WHAT THE TASK REQUIRES: The entire listing below is to be written out exactly, minus the pictures.
BEGIN DATA
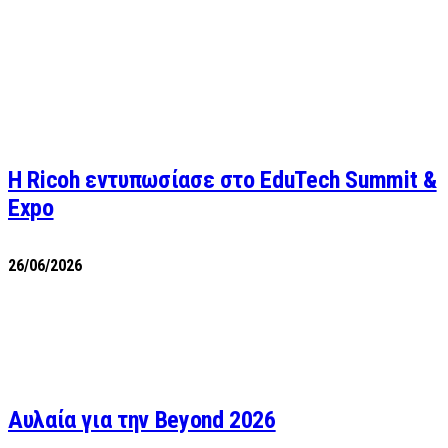
Η Ricoh εντυπωσίασε στο EduTech Summit &
Expo
26/06/2026
Αυλαία για την Beyond 2026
END DATA
RESULT OF THE TASK:
Η Ricoh εντυπωσίασε στο EduTech Summit &
Expo
26/06/2026
Αυλαία για την Beyond 2026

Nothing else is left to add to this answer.